There will be a rehearsal of the degree staff of Winnicummet Rebekah lodge on Tuesday evening, Dec. 10. It is desirable that all members be present. At the regular meeting, Dec 17, the degree will be conferred upon candidates. This is the time for the annual election of officers. At the close of the meeting refreshments will be served. If there are people in town who belong to lodges in other places, a hearty invitation is extended to attend the meetings and become acquainted.
The Mothers' Circle will be entertained by Mrs. Henry Hobbs next Wednesday evening.
A get-together meeting will be held in the town hall next Monday night. Parents and all interested in our schools are cordially invited to be present and meet the superintendent and teachers of our schools.
Election of officers will be held at the meeting of the W. R. C. on Wednesday of next week. All come.

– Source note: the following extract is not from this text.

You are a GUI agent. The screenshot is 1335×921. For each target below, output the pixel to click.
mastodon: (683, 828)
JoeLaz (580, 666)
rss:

Mr. John Larcom of Beverly Mass., who was a well-known resident of Hampton Beach, died last week. His wife was Miss Laura Blake of Hampton. Mrs. Emma C. Sleeper, wife of Otis H. Sleeper of Exeter, died at her late home Tuesday morning after a short illness with pneumonia. Mrs. Sleeper was a lady of high esteem and widely known. She was a native of Deerfield and her maiden name was Hobbs. Survivors are her husband and four sons, William H. Sleeper of Exeter, county solicitor for Rockingham county; Capt. Almon L. Sleeper in the U.S. service, and stationed in Siberia, being of the first American expeditionary forces to be sent to that country; Lieut. Perley B. Sleeper, recently returned from France and now stationed at Camp Funston, and Otis H. Sleeper, Jr., now of the American expeditionary forces in France. Mrs. Louisa Janvrin of Hampton Falls, oldest lady of that town, died Sunday morning, aged 89 years and ten months. She was the widow of James Janvrin, and her father was Joshua Janvrin. Her mother was Mary Dodge of Hampton Falls. The funeral was held Tuesday afternoon.